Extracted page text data
-- -- --

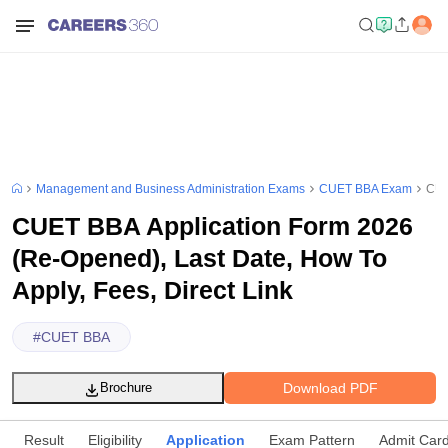
Management and Business Administration Exams
CUET BBA Exam
CUE
CUET BBA Application Form 2026
(Re-Opened), Last Date, How To
Apply, Fees, Direct Link
#
CUET BBA
Download PDF
Brochure
Result
Eligibility
Application
Exam Pattern
Admit Car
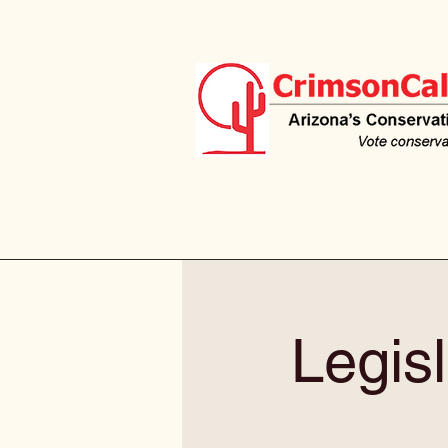
Legisl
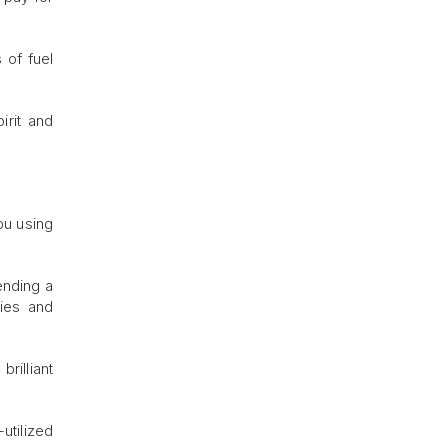
 of fuel
irit and
ou using
ending a
ries and
rilliant
utilized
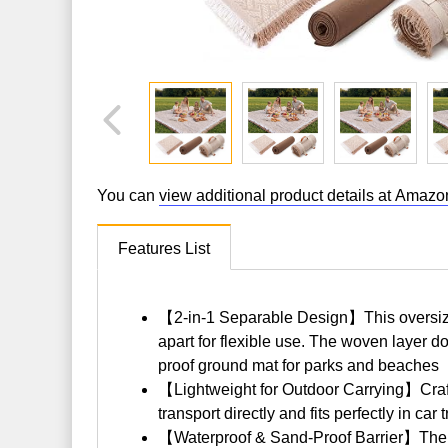
You can
view additional product details at Amazo
Features List
【2-in-1 Separable Design】This oversized 
apart for flexible use. The woven layer d
proof ground mat for parks and beaches
【Lightweight for Outdoor Carrying】Crafted
transport directly and fits perfectly in c
【Waterproof & Sand-Proof Barrier】The Ox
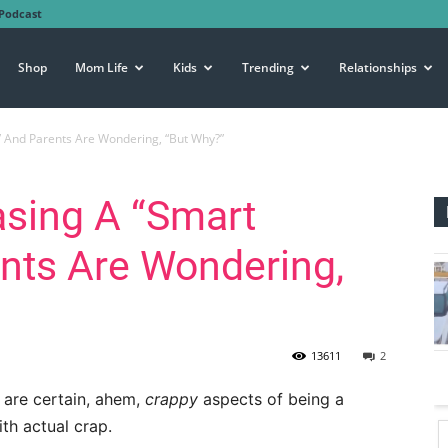
Podcast
Shop
Mom Life
Kids
Trending
Relationships
” And Parents Are Wondering, “But Why?”
asing A “Smart
nts Are Wondering,
13611
2
e are certain, ahem,
crappy
aspects of being a
th actual crap.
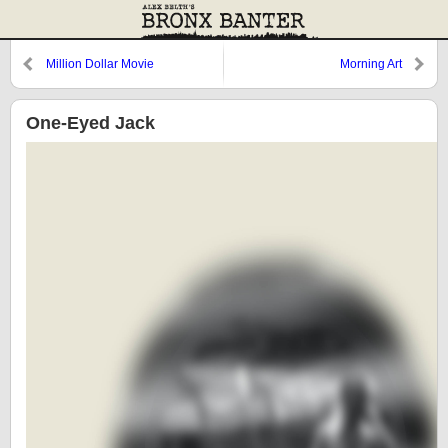
Million Dollar Movie
Morning Art
One-Eyed Jack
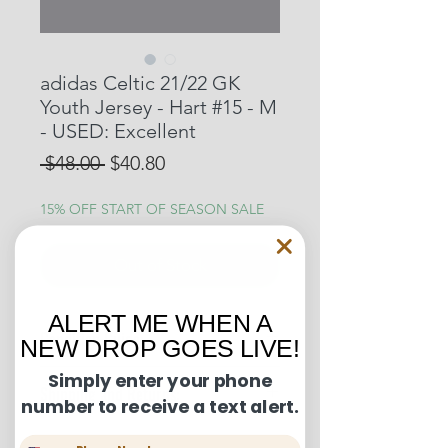
adidas Celtic 21/22 GK
Youth Jersey - Hart #15 - M
- USED: Excellent
Regular
Sale
 $48.00 
$40.80
Price
Price
15% OFF START OF SEASON SALE
Out of Stock
ALERT ME WHEN A
Condition Guide:
NEW DROP GOES LIVE!
BNWT: Brand New With Tags.
Simply enter your phone
Shipping and Returns:
BNWOT: Brand New Without Tags.
number to receive a text alert.
Excellent Condition: Worn once to
U.S. shipments are shipped by
a few times but in truly fantastic
Phone Number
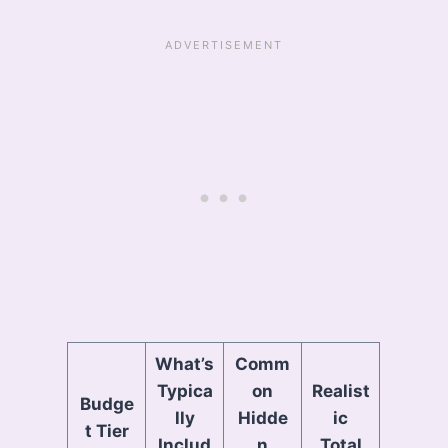
What’s
Comm
Typica
on
Realist
Budge
lly
Hidde
ic
t Tier
Includ
n
Total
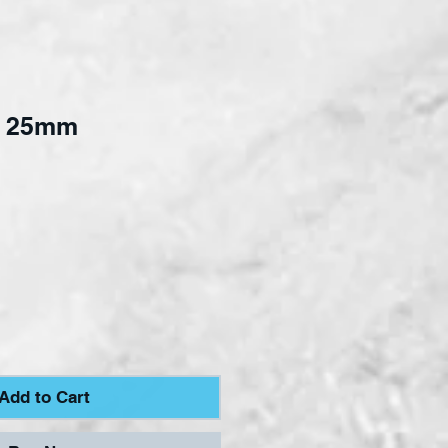
p 25mm
e
Add to Cart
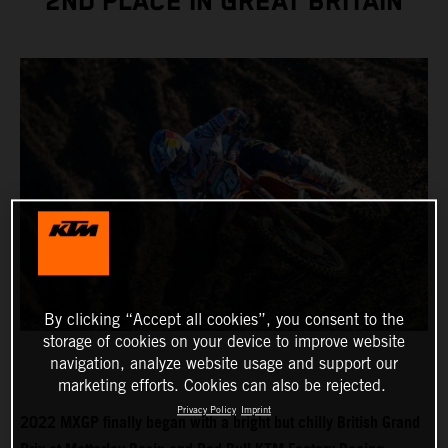
2ND PLACE IN GREAT BRITAIN
By clicking “Accept all cookies”, you consent to the
storage of cookies on your device to improve website
navigation, analyze website usage and support our
marketing efforts. Cookies can also be rejected.
Privacy Policy
Imprint
2022 MXGP finally began with a bright but chilly British Grand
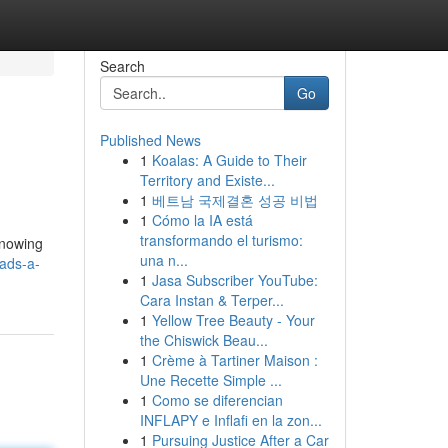
Search
Go
Published News
1
Koalas: A Guide to Their
Territory and Existe...
1
베트남 국제결혼 성공 비법
1
Cómo la IA está
transformando el turismo:
knowing
una n...
ads-a-
1
Jasa Subscriber YouTube:
Cara Instan & Terper...
1
Yellow Tree Beauty - Your
the Chiswick Beau...
1
Crème à Tartiner Maison :
Une Recette Simple ...
1
Como se diferencian
INFLAPY e Inflafi en la zon...
1
Pursuing Justice After a Car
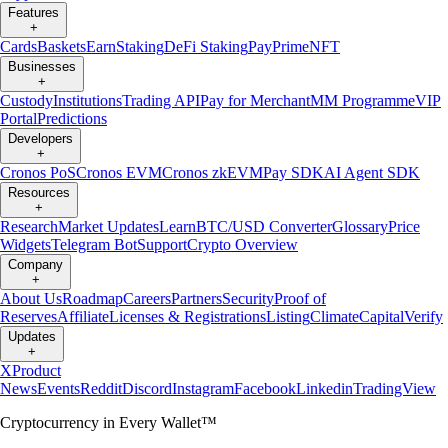
Features
+
Cards
Baskets
Earn
Staking
DeFi Staking
Pay
Prime
NFT
Businesses
+
Custody
Institutions
Trading API
Pay for Merchant
MM Programme
VIP
Portal
Predictions
Developers
+
Cronos PoS
Cronos EVM
Cronos zkEVM
Pay SDK
AI Agent SDK
Resources
+
Research
Market Updates
Learn
BTC/USD Converter
Glossary
Price
Widgets
Telegram Bot
Support
Crypto Overview
Company
+
About Us
Roadmap
Careers
Partners
Security
Proof of
Reserves
Affiliate
Licenses & Registrations
Listing
Climate
Capital
Verify
Updates
+
X
Product
News
Events
Reddit
Discord
Instagram
Facebook
Linkedin
TradingView
Cryptocurrency in Every Wallet™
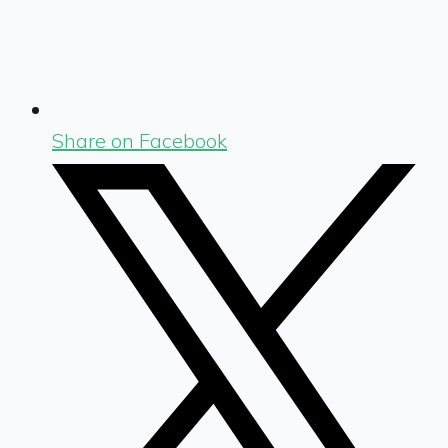
Share on Facebook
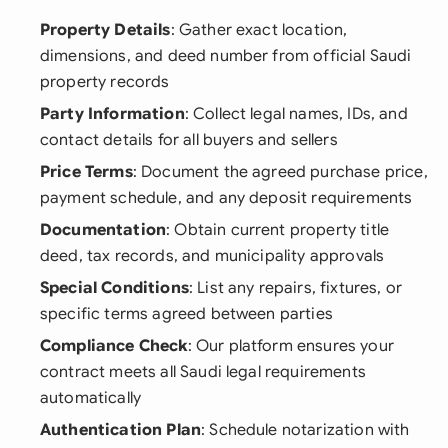
Property Details
: Gather exact location,
dimensions, and deed number from official Saudi
property records
Party Information
: Collect legal names, IDs, and
contact details for all buyers and sellers
Price Terms
: Document the agreed purchase price,
payment schedule, and any deposit requirements
Documentation
: Obtain current property title
deed, tax records, and municipality approvals
Special Conditions
: List any repairs, fixtures, or
specific terms agreed between parties
Compliance Check
: Our platform ensures your
contract meets all Saudi legal requirements
automatically
Authentication Plan
: Schedule notarization with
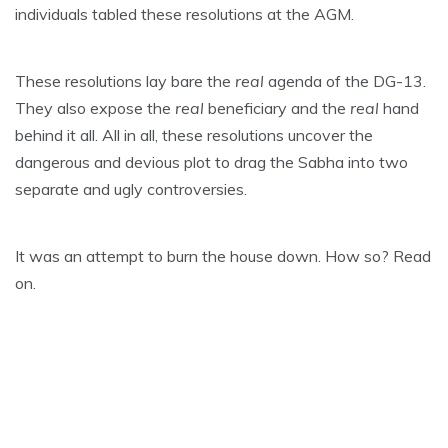
individuals tabled these resolutions at the AGM.
These resolutions lay bare the
real
agenda of the DG-13.
They also expose the
real
beneficiary and the
real
hand
behind it all. All in all, these resolutions uncover the
dangerous and devious plot to drag the Sabha into two
separate and ugly controversies.
It was an attempt to burn the house down. How so? Read
on.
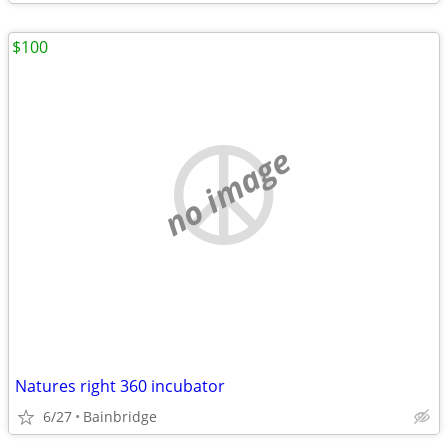
$100
no image
Natures right 360 incubator
6/27
Bainbridge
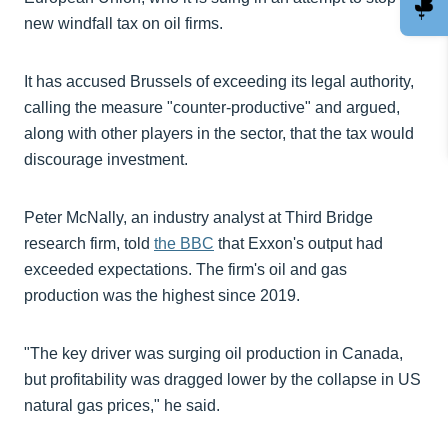
new windfall tax on oil firms.
It has accused Brussels of exceeding its legal authority,
calling the measure "counter-productive" and argued,
along with other players in the sector, that the tax would
discourage investment.
Peter McNally, an industry analyst at Third Bridge
research firm, told
the BBC
that Exxon's output had
exceeded expectations. The firm's oil and gas
production was the highest since 2019.
"The key driver was surging oil production in Canada,
but profitability was dragged lower by the collapse in US
natural gas prices," he said.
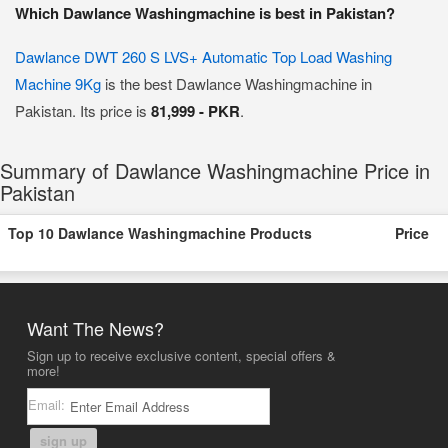
Which Dawlance Washingmachine is best in Pakistan?
Dawlance DWT 260 S LVS+ Automatic Top Load Washing
Machine 9Kg
is the best Dawlance Washingmachine in
Pakistan. Its price is
81,999 - PKR
.
Summary of Dawlance Washingmachine Price in
Pakistan
Top 10 Dawlance Washingmachine Products
Price
Want The News?
Sign up to receive exclusive content, special offers &
more!
Email:
sign up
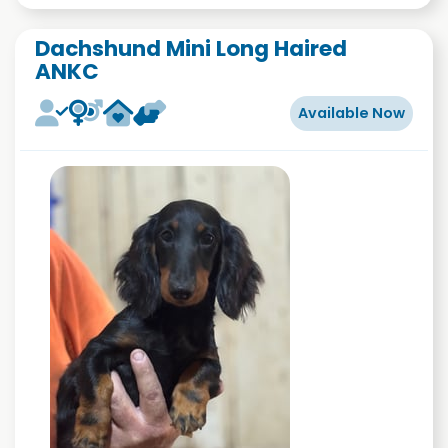
Dachshund Mini Long Haired
ANKC
Available Now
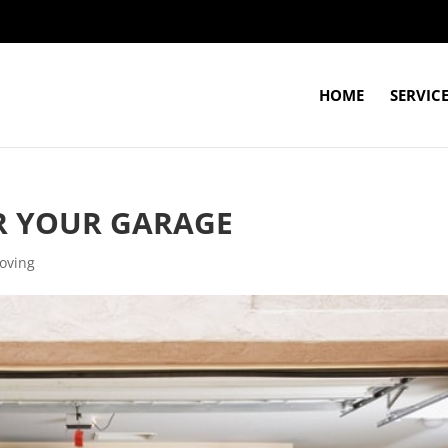
HOME
SERVIC
ER YOUR GARAGE
oving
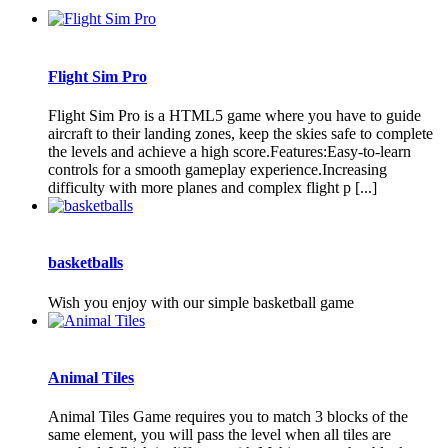
Flight Sim Pro
Flight Sim Pro is a HTML5 game where you have to guide
aircraft to their landing zones, keep the skies safe to complete
the levels and achieve a high score.Features:Easy-to-learn
controls for a smooth gameplay experience.Increasing
difficulty with more planes and complex flight p [...]
basketballs
Wish you enjoy with our simple basketball game
Animal Tiles
Animal Tiles Game requires you to match 3 blocks of the
same element, you will pass the level when all tiles are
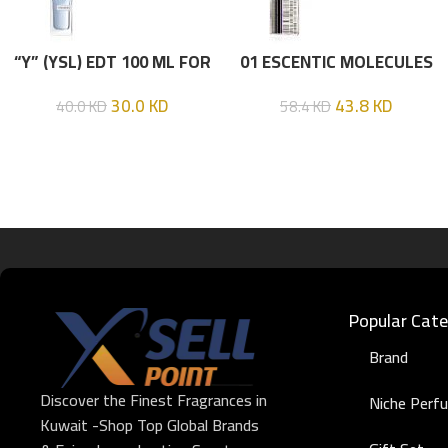
“Y” (YSL) EDT 100 ML FOR
01 ESCENTIC MOLECULES
HIM
EDT 100ML
30.0
KD
43.8
KD
40.0
KD
58.4
KD
Popular Cate
Brand
Discover the Finest Fragrances in
Niche Perf
Kuwait -Shop Top Global Brands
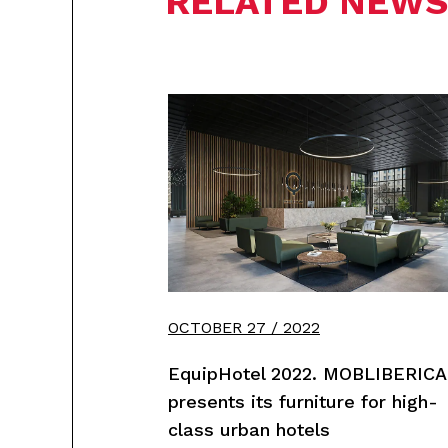
RELATED NEWS
OCTOBER 27 / 2022
EquipHotel 2022. MOBLIBERICA
presents its furniture for high-
class urban hotels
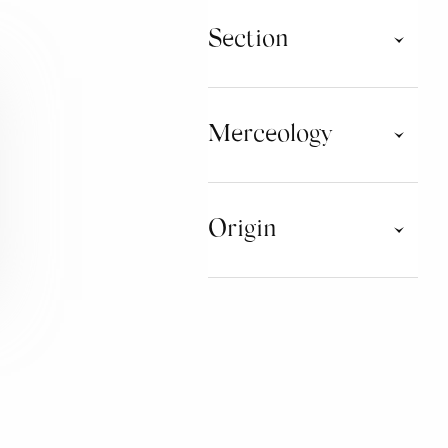
Section
Taste Tour
Taste Tour Consorzi
Merceology
WATER
Origin
CHOCOLATE
MUSHROOMS AND
TRUFFLES
ABRUZZO
BASILICATA
SPIRITS AND DISTILLATES
CAMPANIA
EMILIA ROMAGNA
JAMS
FRIULI VENEZIA GIULIA
LIGURIA
HONEY AND DERIVATIVES
PRODUCTS
MARCHE
MOLISE
BAKERY PRODUCTS
PIEMONTE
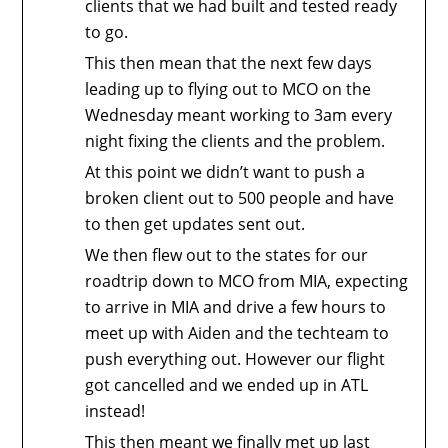
clients that we had built and tested ready
to go.
This then mean that the next few days
leading up to flying out to MCO on the
Wednesday meant working to 3am every
night fixing the clients and the problem.
At this point we didn’t want to push a
broken client out to 500 people and have
to then get updates sent out.
We then flew out to the states for our
roadtrip down to MCO from MIA, expecting
to arrive in MIA and drive a few hours to
meet up with Aiden and the techteam to
push everything out. However our flight
got cancelled and we ended up in ATL
instead!
This then meant we finally met up last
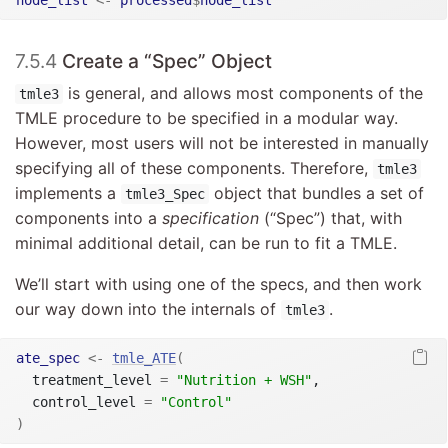
7.5.4
Create a “Spec” Object
is general, and allows most components of the
tmle3
TMLE procedure to be specified in a modular way.
However, most users will not be interested in manually
specifying all of these components. Therefore,
tmle3
implements a
object that bundles a set of
tmle3_Spec
components into a
specification
(“Spec”) that, with
minimal additional detail, can be run to fit a TMLE.
We’ll start with using one of the specs, and then work
our way down into the internals of
.
tmle3
ate_spec
<-
tmle_ATE
(
  treatment_level 
=
"Nutrition + WSH"
,

  control_level 
=
"Control"
)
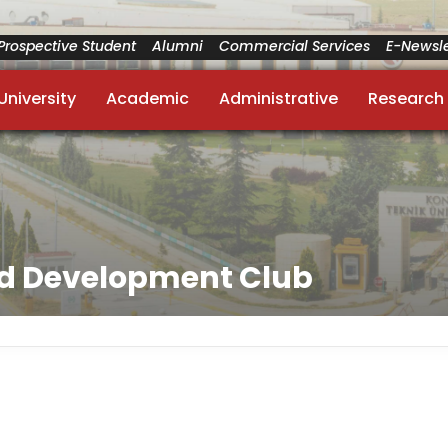
Prospective Student
Alumni
Commercial Services
E-Newsle
University
Academic
Administrative
Research
nd Development Club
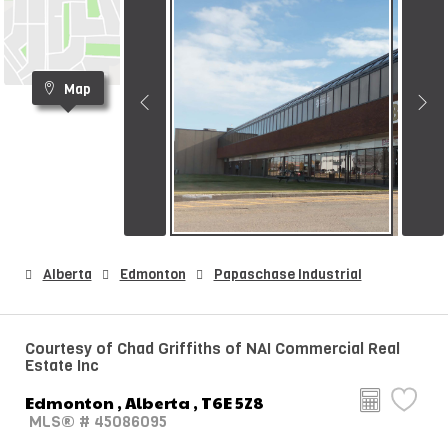
Map
Alberta
Edmonton
Papaschase Industrial
Courtesy of Chad Griffiths of NAI Commercial Real
Estate Inc
Edmonton , Alberta , T6E 5Z8
MLS® # 45086095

-- -- --

Action item
Print nothing but the lines above starting with the line that contains "th actual crap." and going on through the line that contains "NEW DROP GOES LIVE!". Leave out the pictures.

Response below
th actual crap.
Million Dollar Movie
Morning Art
One-Eyed Jack
adidas Celtic 21/22 GK
Youth Jersey - Hart #15 - M
- USED: Excellent
Regular
Sale
 $48.00 
$40.80
Price
Price
15% OFF START OF SEASON SALE
Out of Stock
ALERT ME WHEN A
Condition Guide:
NEW DROP GOES LIVE!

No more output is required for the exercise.